Opening the album in a suitably epic fashion is the nine-minute plus title track ‘Seeds’, a laconic, meandering melange of tripped out riffs and down tuned hooks, threaded throughout and bound together with the sweet smoky tendrils of the good stuff, occasionally insistent drum beats shaking the listener out of their trance and getting necks nodding along.  ‘Perpetuator’ follows with a wall of fuzz that flows from the speakers with all the speed, and all the power, of an advancing glacier, occasional delicacy being shown in gentler psychedelic parts that just contrast the inexorable progress of this juggernaut of a track.  Space rock imaginings dominate the more than aptly titled ‘Into Orbit’, a track that is the aural embodiment of patchouli-soaked denim and demands to be played to a backdrop of a swirling light show, whilst follow up ‘Dawn of Man’ is built around a single primal beat that encapsulates the primitive origins of the song title.

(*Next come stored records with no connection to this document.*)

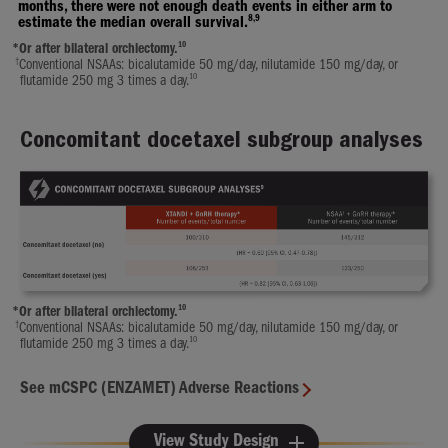
months, there were not enough death events in either arm to
8,9
estimate the median overall survival.
10
*
Or after bilateral orchiectomy.
†
Conventional NSAAs: bicalutamide 50 mg/day, nilutamide 150 mg/day, or
10
flutamide 250 mg 3 times a day.
Concomitant docetaxel subgroup analyses
10
*
Or after bilateral orchiectomy.
†
Conventional NSAAs: bicalutamide 50 mg/day, nilutamide 150 mg/day, or
10
flutamide 250 mg 3 times a day.
See mCSPC (ENZAMET) Adverse Reactions
View Study Design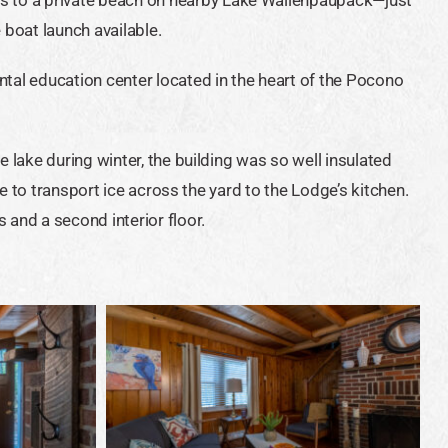
boat launch available.
ntal education center located in the heart of the Pocono
e lake during winter, the building was so well insulated
ne to transport ice across the yard to the Lodge’s kitchen.
 and a second interior floor.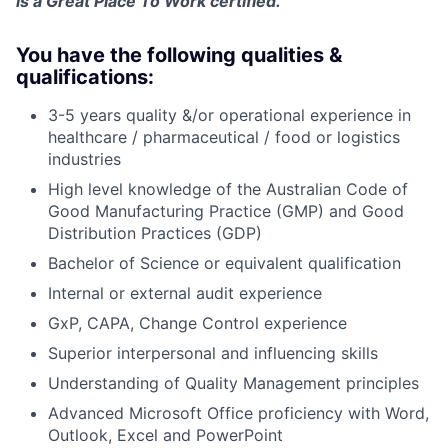
is a Great Place To Work certified.
You have the following qualities &
qualifications:
3-5 years quality &/or operational experience in
healthcare / pharmaceutical / food or logistics
industries
High level knowledge of the Australian Code of
Good Manufacturing Practice (GMP) and Good
Distribution Practices (GDP)
Bachelor of Science or equivalent qualification
Internal or external audit experience
GxP, CAPA, Change Control experience
Superior interpersonal and influencing skills
Understanding of Quality Management principles
Advanced Microsoft Office proficiency with Word,
Outlook, Excel and PowerPoint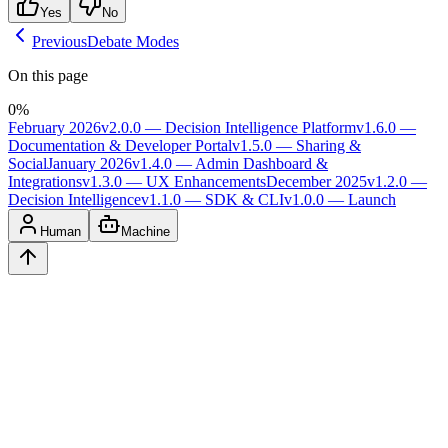
Yes
No
Previous
Debate Modes
On this page
0
%
February 2026
v2.0.0 — Decision Intelligence Platform
v1.6.0 —
Documentation & Developer Portal
v1.5.0 — Sharing &
Social
January 2026
v1.4.0 — Admin Dashboard &
Integrations
v1.3.0 — UX Enhancements
December 2025
v1.2.0 —
Decision Intelligence
v1.1.0 — SDK & CLI
v1.0.0 — Launch
Human
Machine
Ask
Verdict
AI decision intelligence platform. Structured verdicts backed by
diverse perspectives.
A
GLINCKER
Company
Start Free
Pricing
Templates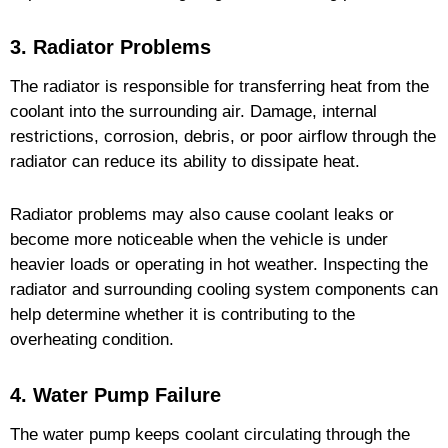
3. Radiator Problems
The radiator is responsible for transferring heat from the
coolant into the surrounding air. Damage, internal
restrictions, corrosion, debris, or poor airflow through the
radiator can reduce its ability to dissipate heat.
Radiator problems may also cause coolant leaks or
become more noticeable when the vehicle is under
heavier loads or operating in hot weather. Inspecting the
radiator and surrounding cooling system components can
help determine whether it is contributing to the
overheating condition.
4. Water Pump Failure
The water pump keeps coolant circulating through the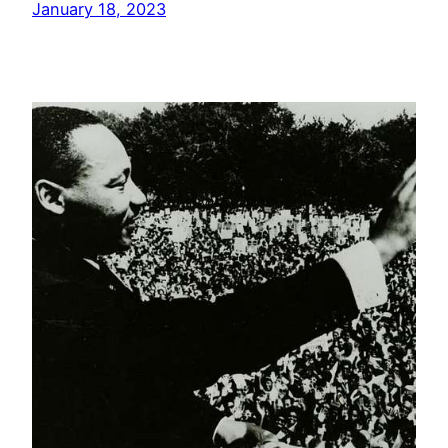
January 18, 2023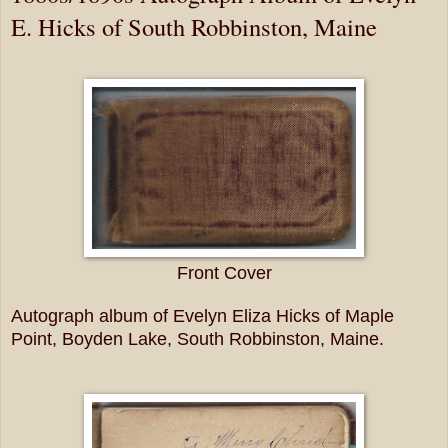
E. Hicks of South Robbinston, Maine
Front Cover
Autograph album of Evelyn Eliza Hicks of Maple
Point, Boyden Lake, South Robbinston, Maine.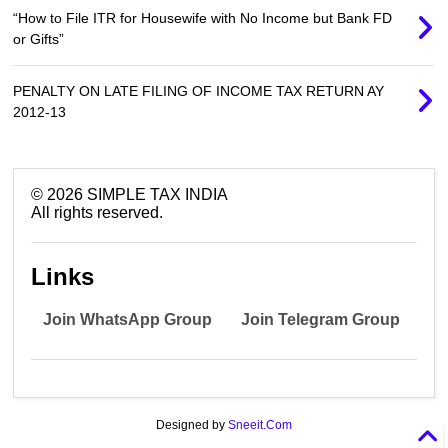
“How to File ITR for Housewife with No Income but Bank FD
or Gifts”
PENALTY ON LATE FILING OF INCOME TAX RETURN AY
2012-13
©
2026
SIMPLE TAX INDIA
All rights reserved.
Links
Join WhatsApp Group
Join Telegram Group
Designed by
Sneeit.Com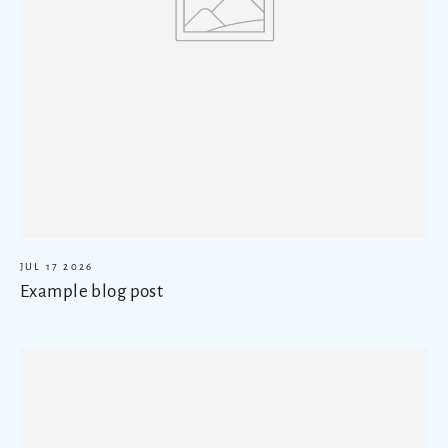
JUL 17 2026
Example blog post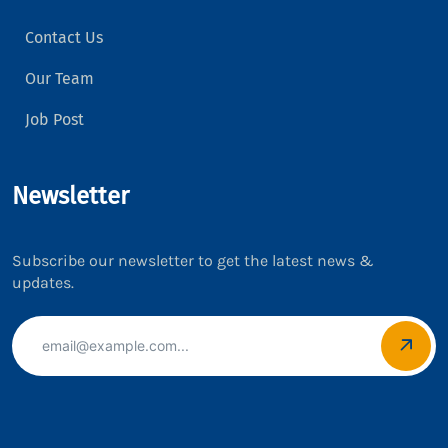
Contact Us
Our Team
Job Post
Newsletter
Subscribe our newsletter to get the latest news &
updates.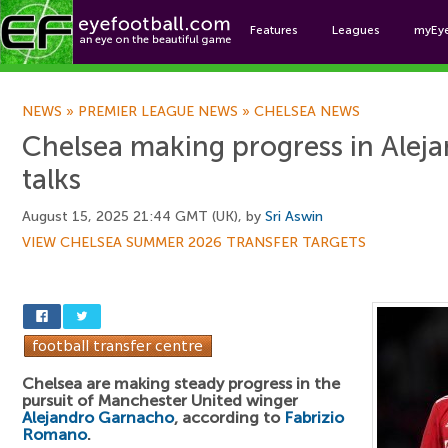
Features
Leagues
myEy
Foo
NEWS
»
PREMIER LEAGUE NEWS
»
CHELSEA NEWS
Chelsea making progress in Alej
talks
August 15, 2025 21:44 GMT (UK), by
Sri Aswin
VIEW CHELSEA SUMMER 2026 TRANSFER TARGETS
Chelsea are making steady progress in the
pursuit of Manchester United winger
Alejandro Garnacho
, according to
Fabrizio
Romano
.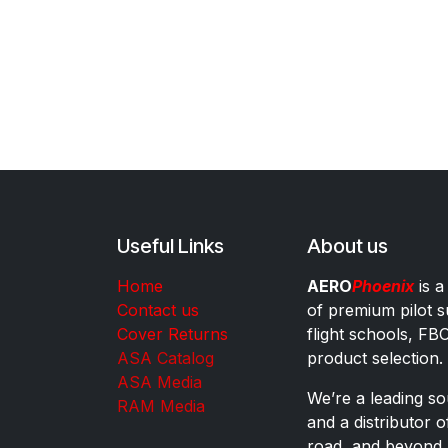
Useful Links
About us
Home
AERO
Phoenix
is a
Contact us
of premium pilot s
Cover Returns
flight schools, FB
ASA Catalog
product selection.
ASA Media
We’re a leading sou
RAM Media
and a distributor 
road, and beyond.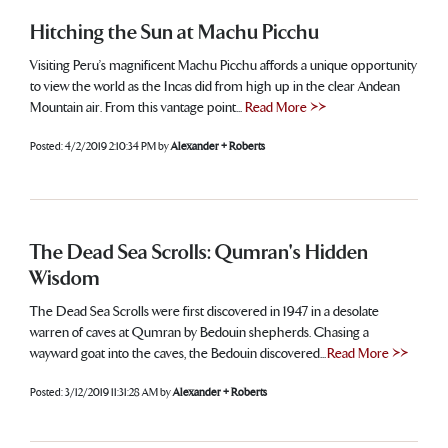
Hitching the Sun at Machu Picchu
Visiting Peru’s magnificent Machu Picchu affords a unique opportunity
to view the world as the Incas did from high up in the clear Andean
Mountain air. From this vantage point...
Read More >>
Posted:
4/2/2019 2:10:34 PM
by
Alexander + Roberts
The Dead Sea Scrolls: Qumran's Hidden
Wisdom
The Dead Sea Scrolls were first discovered in 1947 in a desolate
warren of caves at Qumran by Bedouin shepherds. Chasing a
wayward goat into the caves, the Bedouin discovered...
Read More >>
Posted:
3/12/2019 11:31:28 AM
by
Alexander + Roberts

‘Tremors’ comes next, and while it is sadly not a homage to the modern classic monster movie of the same name, something I’m sure that Domkraft could undoubtedly do justice to, there is a bit of a desert scene twang to the guitar that invokes an image of dusty vistas stretching into the distance, matched by vocals that start out so laid back they are practically horizontal before developing into an impassioned plea.  After the short and stark instrumental break of ‘Krank Blekhet’, Domkraft return to the epic with the sonic pummelling of ‘Audiodome’, wave after wave of looping, hypnotic riffs thundering forth, intermixed with distorted guitar effects and meandering stoner solos carried aloft by the bass and drums that merge into a single organism in a lysergic symbiosis with the guitar, the vocals almost being another instrument in themselves, merging with the music into a single gestalt.  Halfway through its barely sub ten-minute length the track slows to a doom-laden crawl, fading out in pace until it disappears in a single tone of feedback, rather than the old recording track of simply fading down the volume at the recording desk to close out what would otherwise be an open ended song.

Domkraft have a very definite target demographic, a demographic that would not be adverse to long hair and wide flares, and are very unlikely to trouble the popular charts here in the UK.  However, if you want your Iommi worship tinged with the inner space explorations of Dave Brock, well, Domkraft will provide that for you, and provide it for you by the smoking resinous shovel full.